▸ Task prompt: All entries below are to be written out again exactly, but no picture is to be copied.

▸ Data provided:
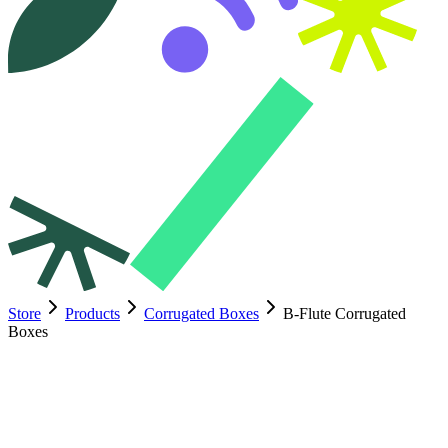
Store
Products
Corrugated Boxes
B-Flute Corrugated
Boxes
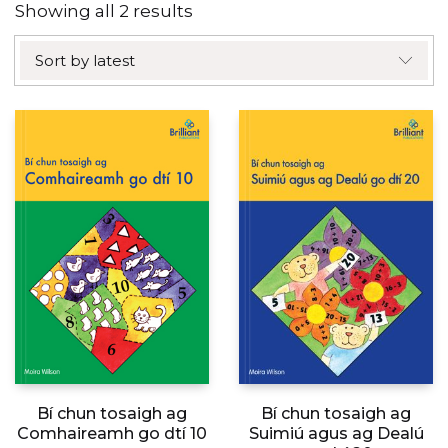
Sorted
Showing all 2 results
by
Sort by latest
latest
Bí chun tosaigh ag
Bí chun tosaigh ag
Comhaireamh go dtí 10
Suimiú agus ag Dealú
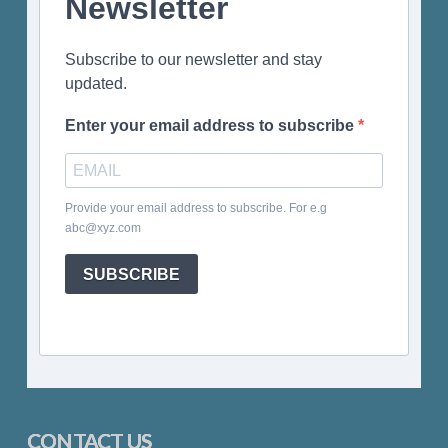
Newsletter
Subscribe to our newsletter and stay
updated.
Enter your email address to subscribe
Provide your email address to subscribe. For e.g
abc@xyz.com
SUBSCRIBE
CONTACT US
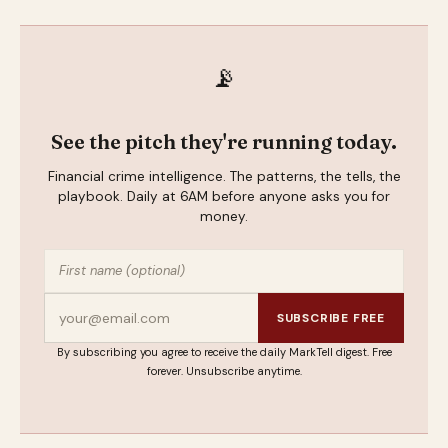
📡
See the pitch they're running today.
Financial crime intelligence. The patterns, the tells, the
playbook. Daily at 6AM before anyone asks you for
money.
SUBSCRIBE FREE
By subscribing you agree to receive the daily MarkTell digest. Free
forever. Unsubscribe anytime.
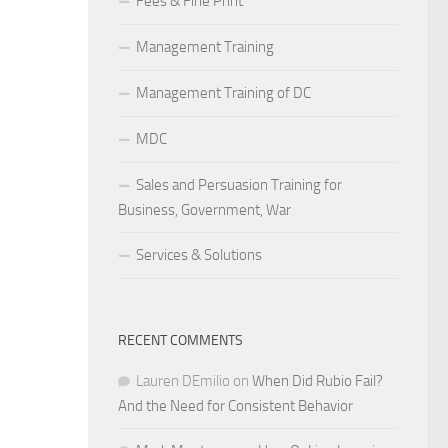
Fees & Fine Print
Management Training
Management Training of DC
MDC
Sales and Persuasion Training for
Business, Government, War
Services & Solutions
RECENT COMMENTS
Lauren DEmilio
on
When Did Rubio Fail?
And the Need for Consistent Behavior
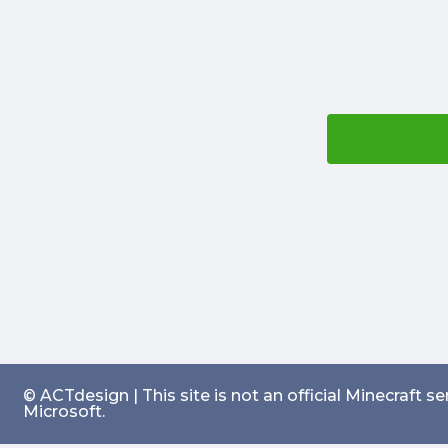
© ACTdesign | This site is not an official Minecraft 
Microsoft.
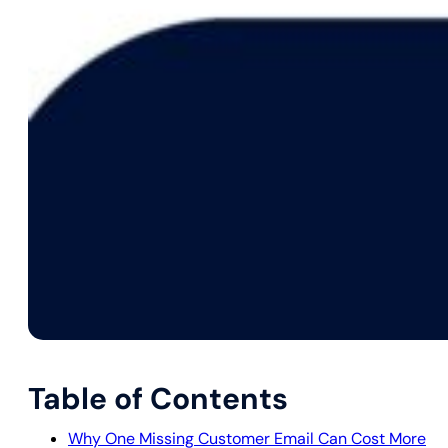
Table of Contents
Why One Missing Customer Email Can Cost More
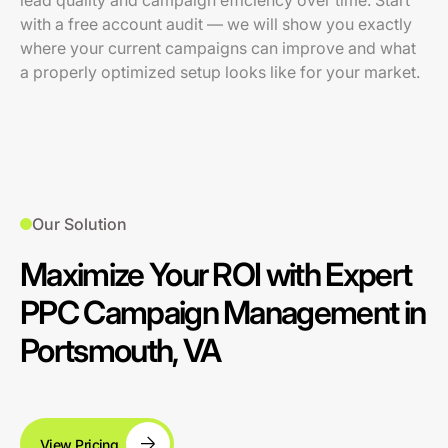
lead quality and campaign efficiency over time. Start
with a free account audit — we will show you exactly
where your current campaigns can improve and what
a properly optimized setup looks like for your market.
Our Solution
Maximize Your ROI with Expert
PPC Campaign Management in
Portsmouth, VA
View Pricing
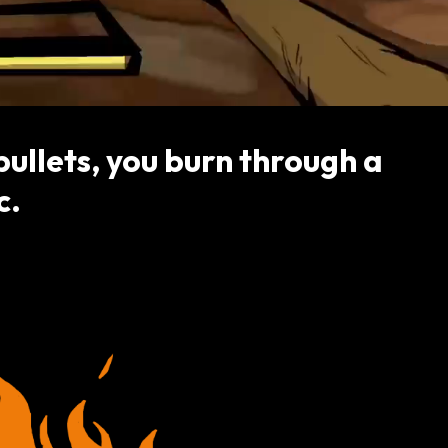
ullets, you burn through a
c.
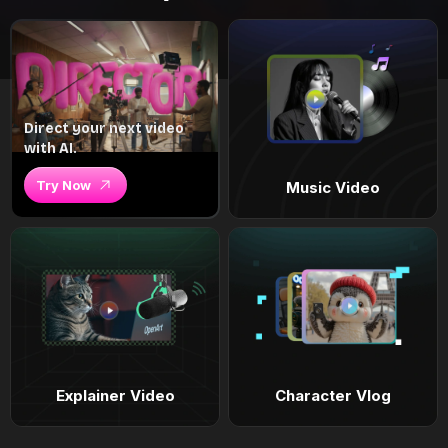
Direct your next video
with AI.
Try Now
Music Video
Explainer Video
Character Vlog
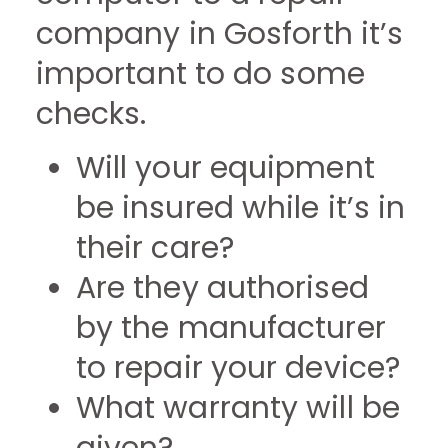
company in Gosforth it’s
important to do some
checks.
Will your equipment
be insured while it’s in
their care?
Are they authorised
by the manufacturer
to repair your device?
What warranty will be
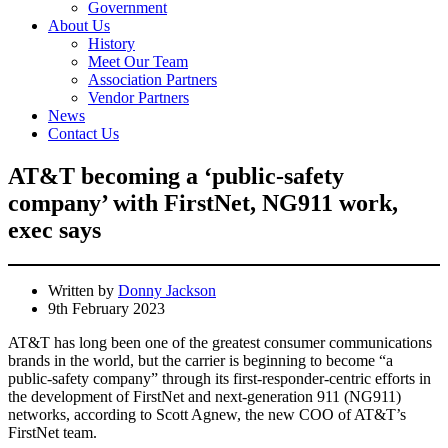
Government
About Us
History
Meet Our Team
Association Partners
Vendor Partners
News
Contact Us
AT&T becoming a ‘public-safety
company’ with FirstNet, NG911 work,
exec says
Written by
Donny Jackson
9th February 2023
AT&T has long been one of the greatest consumer communications
brands in the world, but the carrier is beginning to become “a
public-safety company” through its first-responder-centric efforts in
the development of FirstNet and next-generation 911 (NG911)
networks, according to Scott Agnew, the new COO of AT&T’s
FirstNet team.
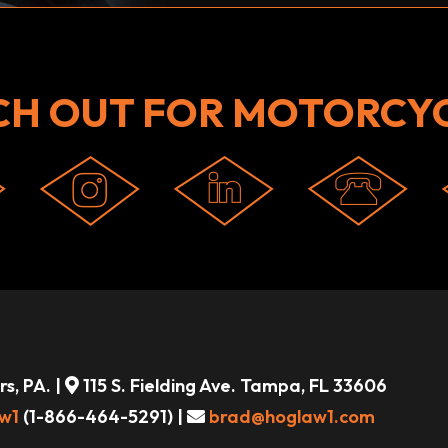
CH OUT FOR MOTORCYC
s, PA. |
115 S. Fielding Ave. Tampa, FL 33606
w1
(1-866-464-5291) |
brad@hoglaw1.com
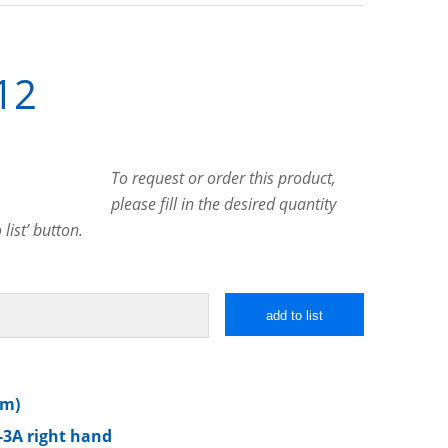
12
To request or order this product,
please fill in the desired quantity
list’ button.
add to list
mm)
-3A right hand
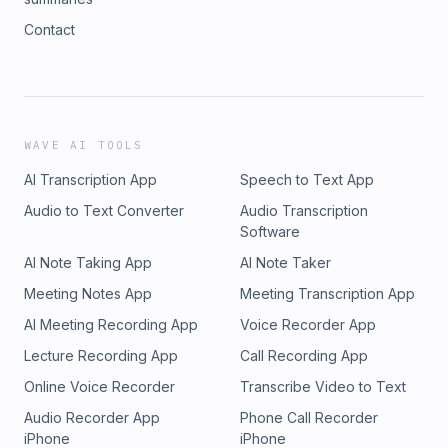
Contact
WAVE AI TOOLS
AI Transcription App
Speech to Text App
Audio to Text Converter
Audio Transcription
Software
AI Note Taking App
AI Note Taker
Meeting Notes App
Meeting Transcription App
AI Meeting Recording App
Voice Recorder App
Lecture Recording App
Call Recording App
Online Voice Recorder
Transcribe Video to Text
Audio Recorder App
Phone Call Recorder
iPhone
iPhone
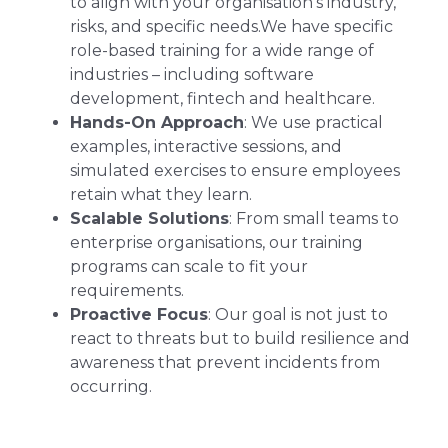
to align with your organisation’s industry,
risks, and specific needs.We have specific
role-based training for a wide range of
industries – including software
development, fintech and healthcare.
Hands-On Approach
: We use practical
examples, interactive sessions, and
simulated exercises to ensure employees
retain what they learn.
Scalable Solutions
: From small teams to
enterprise organisations, our training
programs can scale to fit your
requirements.
Proactive Focus
: Our goal is not just to
react to threats but to build resilience and
awareness that prevent incidents from
occurring.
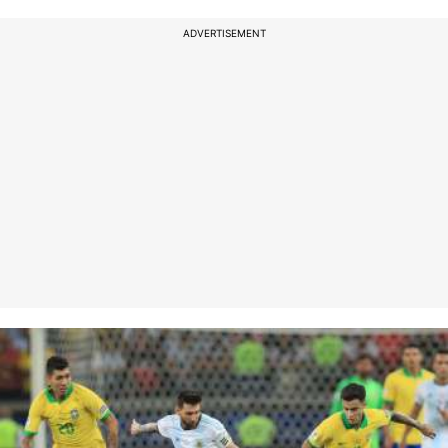
ADVERTISEMENT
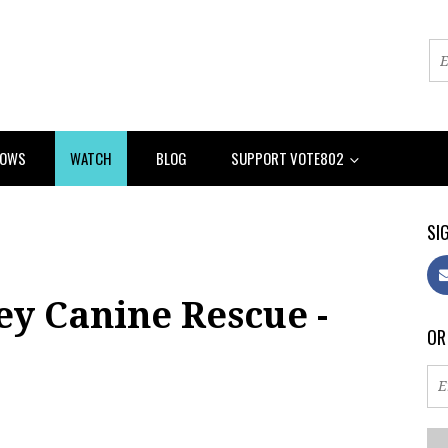
HOWS
WATCH
BLOG
SUPPORT VOTE802
SIG
ey Canine Rescue -
OR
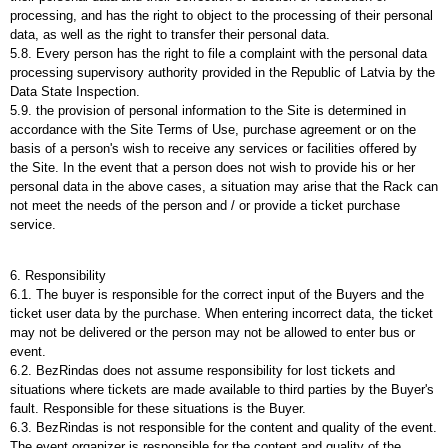
processing, and has the right to object to the processing of their personal
data, as well as the right to transfer their personal data.
5.8. Every person has the right to file a complaint with the personal data
processing supervisory authority provided in the Republic of Latvia by the
Data State Inspection.
5.9. the provision of personal information to the Site is determined in
accordance with the Site Terms of Use, purchase agreement or on the
basis of a person's wish to receive any services or facilities offered by
the Site. In the event that a person does not wish to provide his or her
personal data in the above cases, a situation may arise that the Rack can
not meet the needs of the person and / or provide a ticket purchase
service.
6. Responsibility
6.1. The buyer is responsible for the correct input of the Buyers and the
ticket user data by the purchase. When entering incorrect data, the ticket
may not be delivered or the person may not be allowed to enter bus or
event.
6.2. BezRindas does not assume responsibility for lost tickets and
situations where tickets are made available to third parties by the Buyer's
fault. Responsible for these situations is the Buyer.
6.3. BezRindas is not responsible for the content and quality of the event.
The event organizer is responsible for the content and quality of the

▸ Response area:
Store
Products
Corrugated Boxes
B-Flute Corrugated
Boxes
Sorted
Showing all 2 results
by
Sort by latest
latest
Bí chun tosaigh ag
Bí chun tosaigh ag
Comhaireamh go dtí 10
Suimiú agus ag Dealú
Newsletter
Subscribe to our newsletter and stay
updated.
Enter your email address to subscribe
Provide your email address to subscribe. For e.g
abc@xyz.com
SUBSCRIBE
CONTACT US
📡
See the pitch they're running today.
Financial crime intelligence. The patterns, the tells, the
playbook. Daily at 6AM before anyone asks you for
money.
SUBSCRIBE FREE
By subscribing you agree to receive the daily MarkTell digest. Free
forever. Unsubscribe anytime.
Fees & Fine Print
Management Training
Management Training of DC
MDC
Sales and Persuasion Training for
Business, Government, War
Services & Solutions
RECENT COMMENTS
Lauren DEmilio
on
When Did Rubio Fail?
And the Need for Consistent Behavior
© ACTdesign | This site is not an official Minecraft 
Microsoft.
Table of Contents
Why One Missing Customer Email Can Cost More
lead quality and campaign efficiency over time. Start
with a free account audit — we will show you exactly
where your current campaigns can improve and what
a properly optimized setup looks like for your market.
Our Solution
Maximize Your ROI with Expert
PPC Campaign Management in
Portsmouth, VA
View Pricing
ullets, you burn through a
c.
Direct your next video
with AI.
Try Now
Music Video
Explainer Video
Character Vlog
company in Gosforth it’s
important to do some
checks.
Will your equipment
be insured while it’s in
their care?
Are they authorised
by the manufacturer
to repair your device?
What warranty will be
Government
About Us
History
Meet Our Team
Association Partners
Vendor Partners
News
Contact Us
AT&T becoming a ‘public-safety
company’ with FirstNet, NG911 work,
exec says
Written by
Donny Jackson
9th February 2023
AT&T has long been one of the greatest consumer communications
brands in the world, but the carrier is beginning to become “a
public-safety company” through its first-responder-centric efforts in
the development of FirstNet and next-generation 911 (NG911)
networks, according to Scott Agnew, the new COO of AT&T’s
FirstNet team.
CH OUT FOR MOTORCYC
s, PA. |
115 S. Fielding Ave. Tampa, FL 33606
w1
(1-866-464-5291) |
brad@hoglaw1.com
12
To request or order this product,
please fill in the desired quantity
list’ button.
add to list
mm)
-3A right hand
Contact
WAVE AI TOOLS
AI Transcription App
Speech to Text App
Audio to Text Converter
Audio Transcription
Software
AI Note Taking App
AI Note Taker
Meeting Notes App
Meeting Transcription App
AI Meeting Recording App
Voice Recorder App
Lecture Recording App
Call Recording App
Online Voice Recorder
Transcribe Video to Text
Audio Recorder App
Phone Call Recorder
iPhone
iPhone
to align with your organisation’s industry,
risks, and specific needs.We have specific
role-based training for a wide range of
industries – including software
development, fintech and healthcare.
Hands-On Approach
: We use practical
examples, interactive sessions, and
simulated exercises to ensure employees
retain what they learn.
Scalable Solutions
: From small teams to
enterprise organisations, our training
programs can scale to fit your
requirements.
Proactive Focus
: Our goal is not just to
react to threats but to build resilience and
awareness that prevent incidents from
occurring.
ADVERTISEMENT
HOWS
WATCH
BLOG
SUPPORT VOTE802
SIG
ey Canine Rescue -
OR
processing, and has the right to object to the processing of their personal
data, as well as the right to transfer their personal data.
5.8. Every person has the right to file a complaint with the personal data
processing supervisory authority provided in the Republic of Latvia by the
Data State Inspection.
5.9. the provision of personal information to the Site is determined in
accordance with the Site Terms of Use, purchase agreement or on the
basis of a person's wish to receive any services or facilities offered by
the Site. In the event that a person does not wish to provide his or her
personal data in the above cases, a situation may arise that the Rack can
not meet the needs of the person and / or provide a ticket purchase
service.
6. Responsibility
6.1. The buyer is responsible for the correct input of the Buyers and the
ticket user data by the purchase. When entering incorrect data, the ticket
may not be delivered or the person may not be allowed to enter bus or
event.
6.2. BezRindas does not assume responsibility for lost tickets and
situations where tickets are made available to third parties by the Buyer's
fault. Responsible for these situations is the Buyer.
6.3. BezRindas is not responsible for the content and quality of the event.
The event organizer is responsible for the content and quality of the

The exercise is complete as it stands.